What needs to be done ->
Give the data again exactly as written, skipping any pictures.
◆ ◆ ◆ ◆ ◆ ◆ ◆
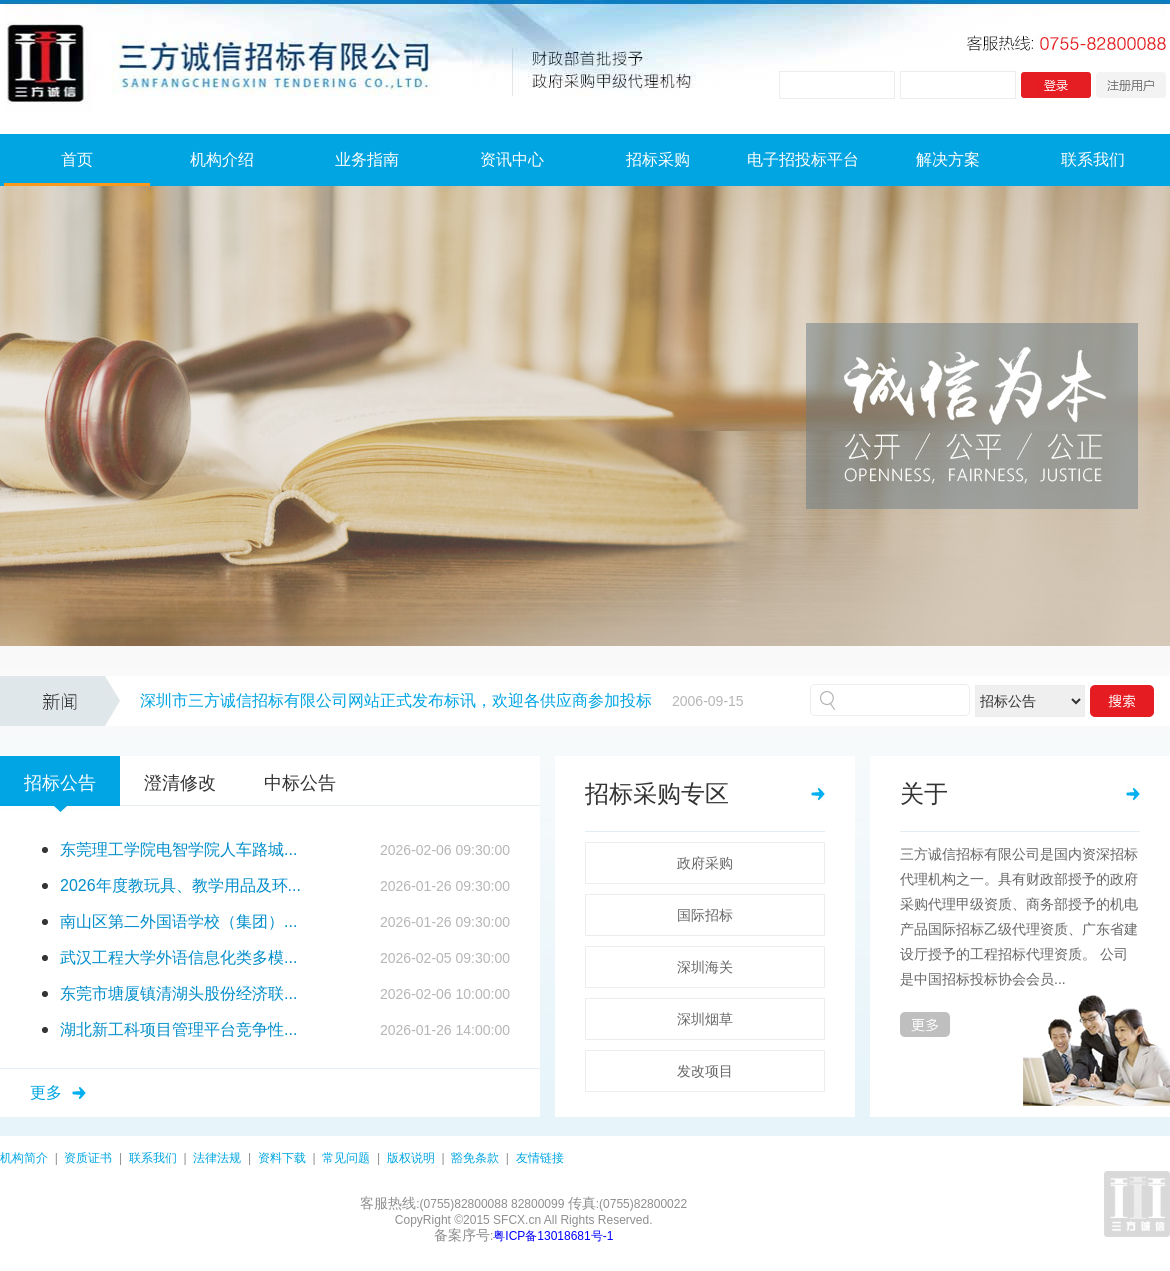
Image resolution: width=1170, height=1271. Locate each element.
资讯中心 (512, 159)
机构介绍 (222, 159)
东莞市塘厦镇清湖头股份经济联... (178, 993)
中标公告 (300, 783)
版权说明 (411, 1158)
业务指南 (367, 159)
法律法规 (217, 1158)
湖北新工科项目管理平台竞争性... (178, 1029)
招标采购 (658, 159)
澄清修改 (180, 783)
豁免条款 (475, 1158)
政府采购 (705, 863)
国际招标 (705, 915)
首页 (77, 159)
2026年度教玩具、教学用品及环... (180, 885)
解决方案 (948, 159)
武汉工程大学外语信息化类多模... (178, 957)
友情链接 (540, 1158)
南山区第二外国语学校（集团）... (178, 921)
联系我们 (1093, 159)
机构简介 (24, 1158)
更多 (46, 1092)
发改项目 (705, 1071)
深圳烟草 (705, 1019)
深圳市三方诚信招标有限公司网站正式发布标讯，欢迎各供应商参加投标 (396, 700)
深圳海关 (705, 967)
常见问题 (346, 1158)
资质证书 (88, 1158)
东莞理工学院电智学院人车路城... (178, 849)
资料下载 (282, 1158)
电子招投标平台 (803, 159)
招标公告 (60, 783)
◆ ◆ ◆ ◆ ◆ ◆ ◆
Output below ->
Image resolution: width=1170, height=1271. Locate each element.
资讯中心 (512, 159)
机构介绍 (222, 159)
东莞市塘厦镇清湖头股份经济联... (178, 993)
中标公告 (300, 783)
版权说明 (411, 1158)
业务指南 (367, 159)
法律法规 (217, 1158)
湖北新工科项目管理平台竞争性... (178, 1029)
招标采购 (658, 159)
澄清修改 (180, 783)
豁免条款 (475, 1158)
政府采购 (705, 863)
国际招标 (705, 915)
首页 (77, 159)
2026年度教玩具、教学用品及环... (180, 885)
解决方案 (948, 159)
武汉工程大学外语信息化类多模... (178, 957)
友情链接 (540, 1158)
南山区第二外国语学校（集团）... (178, 921)
联系我们 (1093, 159)
机构简介 (24, 1158)
更多 (46, 1092)
发改项目 (705, 1071)
深圳烟草 (705, 1019)
深圳市三方诚信招标有限公司网站正式发布标讯，欢迎各供应商参加投标 (396, 700)
深圳海关 (705, 967)
常见问题 (346, 1158)
资质证书 (88, 1158)
东莞理工学院电智学院人车路城... (178, 849)
资料下载 (282, 1158)
电子招投标平台 (803, 159)
招标公告 (60, 783)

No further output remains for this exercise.